_Assigned task_:
Hunt through the lines below for the string "color" and copy each one that has it.

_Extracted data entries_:
Start of Block

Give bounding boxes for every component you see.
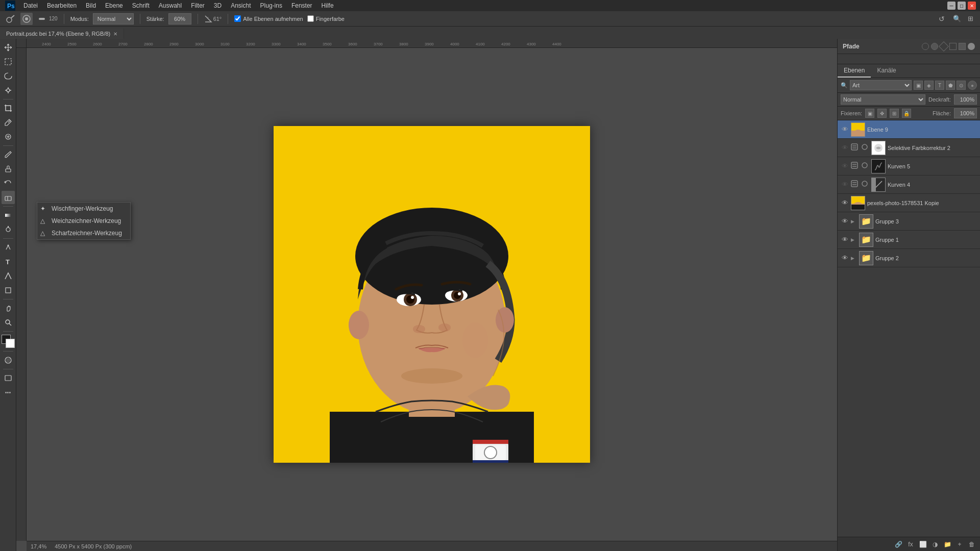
layer-item-photo[interactable]: 👁 pexels-photo-1578531 Kopie	[838, 194, 980, 212]
search-icon[interactable]: 🔍	[951, 13, 963, 24]
app-logo-icon[interactable]: Ps	[4, 0, 16, 11]
eyedropper-tool[interactable]	[2, 116, 15, 129]
minimize-button[interactable]: ─	[947, 2, 955, 10]
lock-position-btn[interactable]: ✥	[877, 109, 887, 118]
zoom-tool[interactable]	[2, 316, 15, 329]
heal-tool[interactable]	[2, 130, 15, 143]
layer-item-gruppe1[interactable]: 👁 ▶ 📁 Gruppe 1	[838, 231, 980, 249]
finger-color-checkbox[interactable]	[307, 15, 314, 22]
opacity-input[interactable]	[954, 94, 977, 105]
close-button[interactable]: ✕	[968, 2, 976, 10]
layer-filter-toggle[interactable]: ●	[968, 81, 977, 90]
menu-hilfe[interactable]: Hilfe	[317, 1, 338, 10]
pixel-filter-icon[interactable]: ▣	[914, 81, 923, 90]
menu-filter[interactable]: Filter	[187, 1, 209, 10]
menu-datei[interactable]: Datei	[19, 1, 42, 10]
context-menu-item-blur[interactable]: △ Weichzeichner-Werkzeug	[37, 215, 130, 227]
eraser-tool[interactable]	[2, 191, 15, 204]
blend-mode-select[interactable]: Normal Aufhellen Abdunkeln Multipliziere…	[841, 94, 925, 105]
menu-auswahl[interactable]: Auswahl	[155, 1, 186, 10]
add-group-btn[interactable]: 📁	[942, 539, 952, 549]
smart-filter-icon[interactable]: ⊙	[957, 81, 966, 90]
layer-visibility-gruppe2[interactable]: 👁	[841, 254, 849, 262]
lasso-tool[interactable]	[2, 69, 15, 83]
canvas-image[interactable]	[274, 126, 590, 463]
add-mask-btn[interactable]: ⬜	[918, 539, 928, 549]
tab-filename: Portrait.psdc bei 17,4% (Ebene 9, RGB/8)	[6, 31, 110, 37]
menu-plugins[interactable]: Plug-ins	[256, 1, 286, 10]
stamp-tool[interactable]	[2, 162, 15, 176]
lock-pixels-btn[interactable]: ▣	[865, 109, 874, 118]
mode-select[interactable]: Normal Aufhellen Abdunkeln	[93, 13, 134, 24]
maximize-button[interactable]: □	[958, 2, 966, 10]
layers-kind-select[interactable]: Art	[850, 80, 912, 90]
history-brush-tool[interactable]	[2, 177, 15, 190]
layer-visibility-photo[interactable]: 👁	[841, 199, 849, 207]
link-layers-btn[interactable]: 🔗	[893, 539, 903, 549]
text-tool[interactable]: T	[2, 255, 15, 268]
background-color[interactable]	[6, 339, 15, 348]
menu-3d[interactable]: 3D	[210, 1, 226, 10]
path-selection-tool[interactable]	[2, 269, 15, 283]
menu-ansicht[interactable]: Ansicht	[227, 1, 255, 10]
tab-channels[interactable]: Kanäle	[871, 64, 902, 78]
text-filter-icon[interactable]: T	[935, 81, 944, 90]
layer-visibility-farbkorrektur[interactable]: 👁	[841, 144, 849, 152]
color-swatch[interactable]	[2, 335, 15, 348]
gradient-tool[interactable]	[2, 209, 15, 222]
lock-artboard-btn[interactable]: ⊞	[890, 109, 899, 118]
context-menu-item-sharpen[interactable]: △ Scharfzeichner-Werkzeug	[37, 227, 130, 239]
layer-visibility-gruppe3[interactable]: 👁	[841, 217, 849, 226]
pen-tool[interactable]	[2, 241, 15, 254]
fill-input[interactable]	[954, 108, 977, 118]
layer-item-kurven5[interactable]: 👁 Kurven 5	[838, 157, 980, 176]
magic-wand-tool[interactable]	[2, 84, 15, 97]
group-arrow-gruppe3[interactable]: ▶	[851, 219, 857, 224]
layer-item-farbkorrektur[interactable]: 👁 Selektive Farbkorrektur 2	[838, 139, 980, 157]
menu-bild[interactable]: Bild	[82, 1, 100, 10]
sample-all-checkbox[interactable]	[234, 15, 241, 22]
layer-visibility-ebene9[interactable]: 👁	[841, 126, 849, 134]
group-arrow-gruppe2[interactable]: ▶	[851, 256, 857, 261]
strength-input[interactable]	[168, 13, 191, 24]
brush-tool[interactable]	[2, 148, 15, 161]
group-arrow-gruppe1[interactable]: ▶	[851, 237, 857, 242]
arrange-icon[interactable]: ⊞	[965, 13, 976, 24]
layer-info-gruppe1: Gruppe 1	[875, 237, 977, 243]
menu-bearbeiten[interactable]: Bearbeiten	[43, 1, 81, 10]
layer-visibility-kurven4[interactable]: 👁	[841, 181, 849, 189]
lock-all-btn[interactable]: 🔒	[902, 109, 911, 118]
layer-item-gruppe2[interactable]: 👁 ▶ 📁 Gruppe 2	[838, 249, 980, 267]
shape-tool[interactable]	[2, 284, 15, 297]
layer-item-ebene9[interactable]: 👁 Ebene 9	[838, 120, 980, 139]
layer-visibility-gruppe1[interactable]: 👁	[841, 236, 849, 244]
context-menu-item-smudge[interactable]: ✦ Wischfinger-Werkzeug	[37, 203, 130, 215]
canvas-viewport[interactable]	[27, 48, 837, 541]
layer-visibility-kurven5[interactable]: 👁	[841, 162, 849, 170]
crop-tool[interactable]	[2, 102, 15, 115]
tab-close-icon[interactable]: ✕	[113, 31, 117, 37]
add-layer-btn[interactable]: +	[954, 539, 965, 549]
more-tools[interactable]: •••	[2, 386, 15, 399]
document-tab[interactable]: Portrait.psdc bei 17,4% (Ebene 9, RGB/8)…	[0, 29, 124, 39]
screen-mode-tool[interactable]	[2, 371, 15, 385]
shape-filter-icon[interactable]: ⬟	[946, 81, 955, 90]
layer-item-kurven4[interactable]: 👁 Kurven 4	[838, 176, 980, 194]
hand-tool[interactable]	[2, 302, 15, 315]
quick-mask-tool[interactable]	[2, 354, 15, 367]
dodge-tool[interactable]	[2, 223, 15, 236]
smudge-refresh-icon[interactable]: ↺	[936, 13, 947, 24]
delete-layer-btn[interactable]: 🗑	[967, 539, 977, 549]
layer-extra-icon-5	[851, 180, 859, 189]
add-style-btn[interactable]: fx	[905, 539, 916, 549]
add-adjustment-btn[interactable]: ◑	[930, 539, 940, 549]
adjustment-filter-icon[interactable]: ◈	[924, 81, 934, 90]
selection-tool[interactable]	[2, 55, 15, 68]
tab-layers[interactable]: Ebenen	[838, 64, 871, 78]
menu-schrift[interactable]: Schrift	[128, 1, 154, 10]
menu-ebene[interactable]: Ebene	[101, 1, 127, 10]
menu-fenster[interactable]: Fenster	[287, 1, 316, 10]
window-controls: ─ □ ✕	[947, 2, 976, 10]
layer-item-gruppe3[interactable]: 👁 ▶ 📁 Gruppe 3	[838, 212, 980, 231]
move-tool[interactable]	[2, 41, 15, 54]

End of Block

_Answer space_:
finger-color-checkbox[interactable]	[307, 15, 314, 22]
background-color[interactable]	[6, 339, 15, 348]
color-swatch[interactable]	[2, 335, 15, 348]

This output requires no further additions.